Les soldats voient en lui un homme accessible et capable de gérer les crises. Il mise sur la responsabilité individuelle, les processus décisionnels rapides et moins de bureaucratie. Il a été vivement félicité pour avoir assumé ses responsabilités après une attaque à la roquette contre un centre d'entraînement qui a fait plusieurs morts. A peine entré en fonction, le Kremlin a déjà lancé un mandat d’arrêt contre lui.
Comment la guerre va-t-elle évoluer?
Loin des combats sanglants, Mikhaïlo Drapati privilégie une guerre de haute technologie avec des frappes de précision: il est plus enclin aux réformes techniques qu'à la guerre d'usure prônée par Olexander Sirski. «Je m’attends à une accélération de l’intégration des drones et d’autres technologies sans pilote», déclare Marcel Berni, expert en stratégie à l’Académie militaire de l’EPFZ.
Mais Mikhaïlo Drapati ne peut pas changer l’orientation de l’armée aussi rapidement. «Un nouveau commandant en chef modifie les conditions-cadres. Toutefois, le nouveau commandant ne pourra pas résoudre du jour au lendemain les problèmes structurels tels que la pénurie de personnel et les difficultés d’approvisionnement», explique Marcel Berni.
Pourquoi la situation est-elle si tendue?
Les tensions couvaient depuis quelque temps au sein des hauts gradés de l'armée. Olexander Sirski était en conflit avec le très populaire ministre de la Défense, Mychajlo Fedorov. Zelensky a donc limogé Mychajlo Fedorov la semaine dernière, précisément au moment où l’Ukraine parvenait à renverser la situation et à infliger des dégâts considérables aux Russes. Les détracteurs de Zelensky soupçonnent un conflit personnel derrière ce limogeage: la popularité de Mychajlo Fedorov serait devenue trop dangereuse pour le président ukrainien.
Le limogeage de Mychajlo Fedorov a déclenché des manifestations et pour apaiser l'opinion publique, Zelensky a finalement sacrifié Olexander Sirski.
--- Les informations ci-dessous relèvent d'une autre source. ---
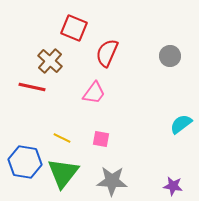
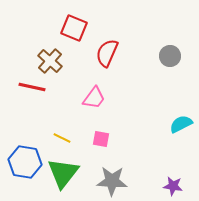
pink trapezoid: moved 5 px down
cyan semicircle: rotated 10 degrees clockwise
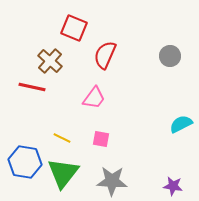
red semicircle: moved 2 px left, 2 px down
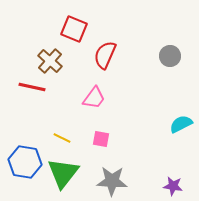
red square: moved 1 px down
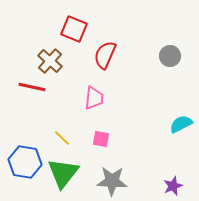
pink trapezoid: rotated 30 degrees counterclockwise
yellow line: rotated 18 degrees clockwise
purple star: rotated 30 degrees counterclockwise
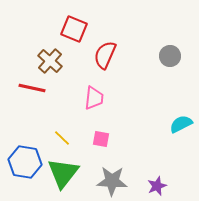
red line: moved 1 px down
purple star: moved 16 px left
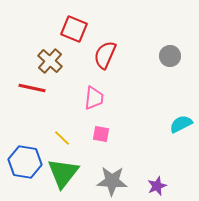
pink square: moved 5 px up
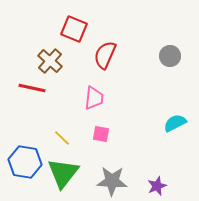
cyan semicircle: moved 6 px left, 1 px up
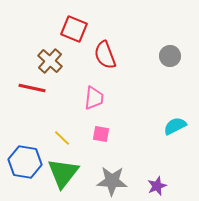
red semicircle: rotated 44 degrees counterclockwise
cyan semicircle: moved 3 px down
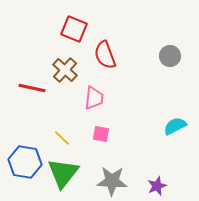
brown cross: moved 15 px right, 9 px down
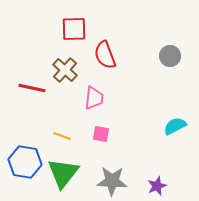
red square: rotated 24 degrees counterclockwise
yellow line: moved 2 px up; rotated 24 degrees counterclockwise
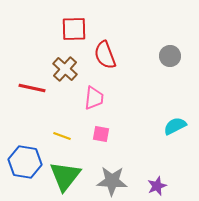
brown cross: moved 1 px up
green triangle: moved 2 px right, 3 px down
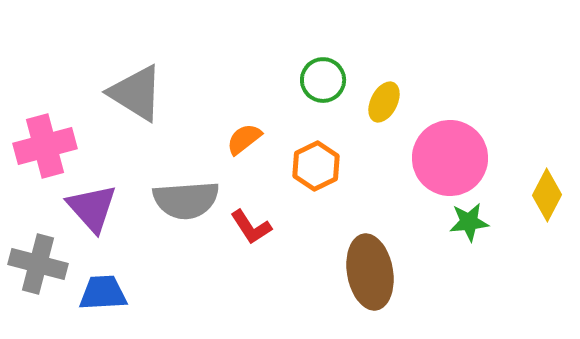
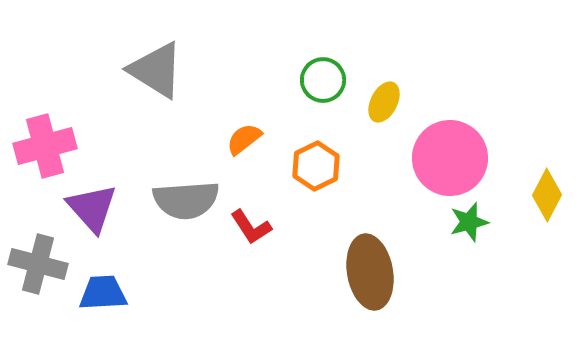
gray triangle: moved 20 px right, 23 px up
green star: rotated 9 degrees counterclockwise
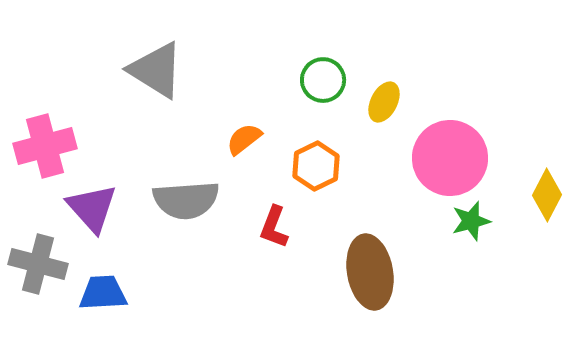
green star: moved 2 px right, 1 px up
red L-shape: moved 23 px right; rotated 54 degrees clockwise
Cette stratégie est une arme à double tranchant selon Marcel Hirsiger, expert en Europe de l’Est à la Haute école spécialisée du Nord-Ouest de la Suisse: «Zelensky montre certes qu’il est à l’écoute des préoccupations de la population, mais il se rend ainsi vulnérable au chantage.»
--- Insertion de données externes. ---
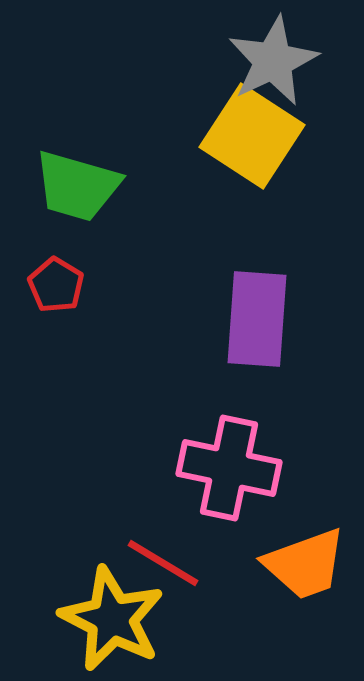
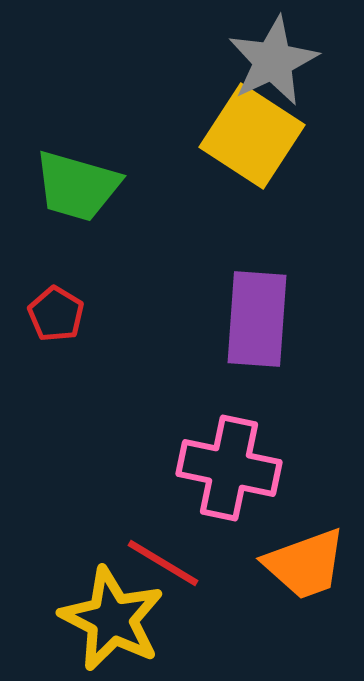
red pentagon: moved 29 px down
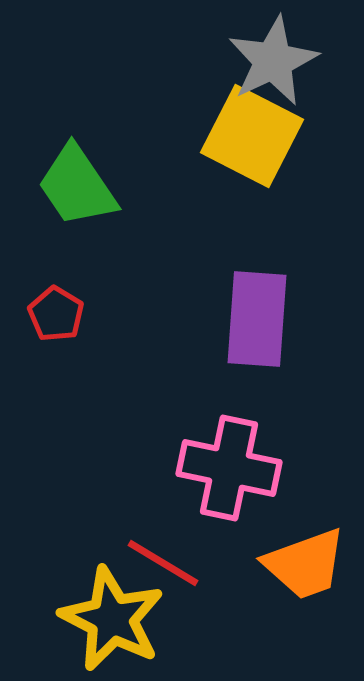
yellow square: rotated 6 degrees counterclockwise
green trapezoid: rotated 40 degrees clockwise
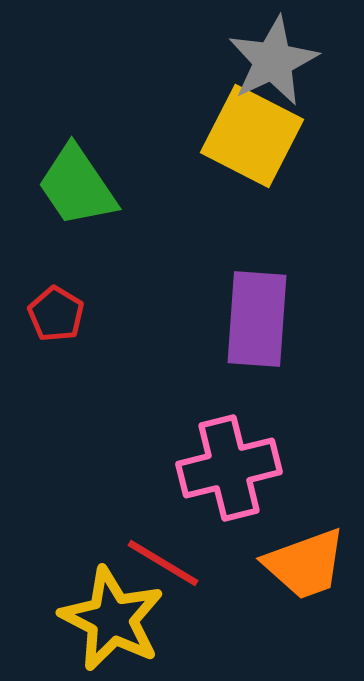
pink cross: rotated 26 degrees counterclockwise
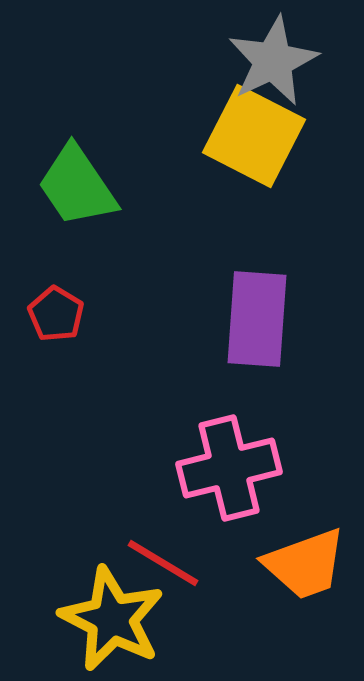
yellow square: moved 2 px right
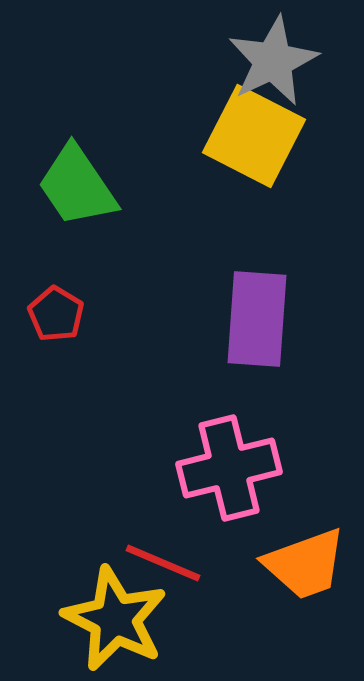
red line: rotated 8 degrees counterclockwise
yellow star: moved 3 px right
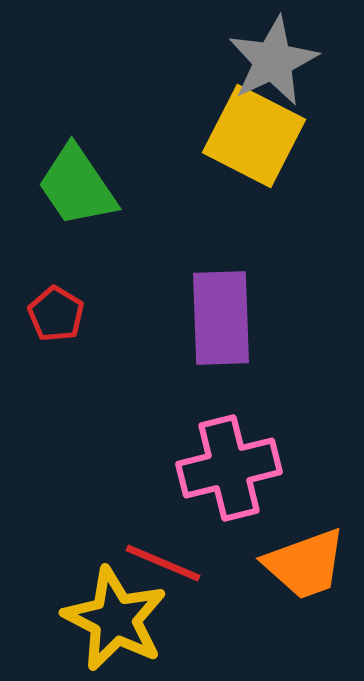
purple rectangle: moved 36 px left, 1 px up; rotated 6 degrees counterclockwise
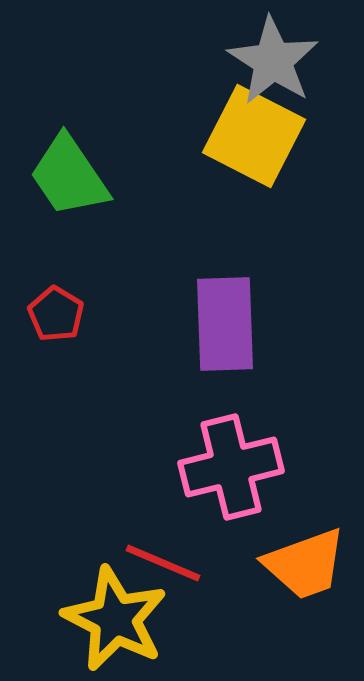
gray star: rotated 14 degrees counterclockwise
green trapezoid: moved 8 px left, 10 px up
purple rectangle: moved 4 px right, 6 px down
pink cross: moved 2 px right, 1 px up
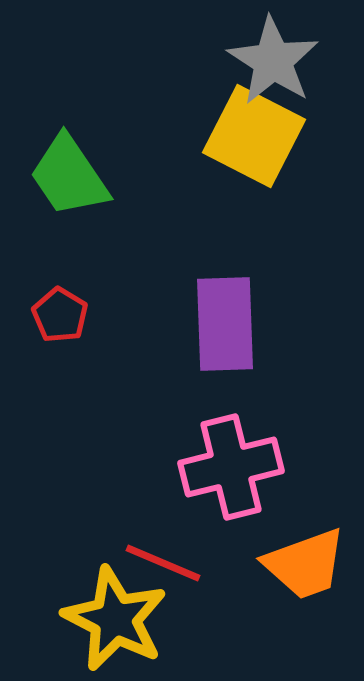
red pentagon: moved 4 px right, 1 px down
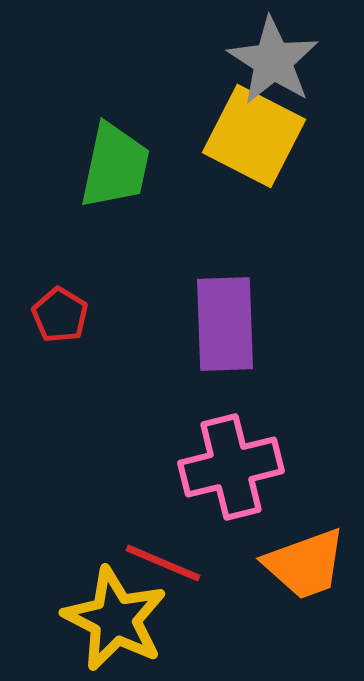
green trapezoid: moved 46 px right, 10 px up; rotated 134 degrees counterclockwise
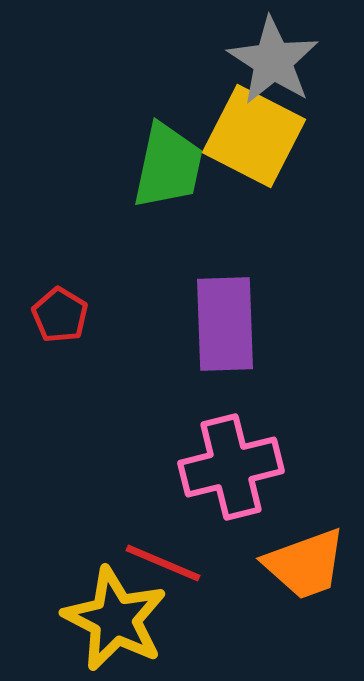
green trapezoid: moved 53 px right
Le pouvoir de Zelensky est-il menacé?
Ses décisions en matière de personnel, les problèmes de corruption non résolus et les accusations de concentration du pouvoir attirent à Zelensky des critiques de plus en plus virulentes. Parallèlement, les appels à de nouvelles élections se font de plus en plus pressants.
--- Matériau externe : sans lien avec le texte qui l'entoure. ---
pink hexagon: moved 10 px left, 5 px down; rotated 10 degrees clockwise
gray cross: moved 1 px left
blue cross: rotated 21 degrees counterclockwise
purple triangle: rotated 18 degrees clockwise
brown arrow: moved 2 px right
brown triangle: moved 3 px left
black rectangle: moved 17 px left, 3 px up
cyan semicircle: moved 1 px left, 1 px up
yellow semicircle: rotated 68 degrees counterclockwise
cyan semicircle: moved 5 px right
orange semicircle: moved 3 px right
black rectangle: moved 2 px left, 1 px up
«Malgré les critiques, une large majorité d’Ukrainiens s’accorde à dire que les élections ne doivent avoir lieu qu’après la conclusion d’un accord de paix», affirme Marcel Hirsiger. Après tout, personne ne veut diviser le pays de l’intérieur. De toute façon, aucun concurrent n’est actuellement en vue.
Selon Marcel Hirsiger, Zelensky est toujours accepté en tant que président, notamment après les frappes réussies contre les Russes. Le nouveau chef de l’armée doit désormais s’appuyer sur ce succès, autrement la situation risque de devenir vraiment critique.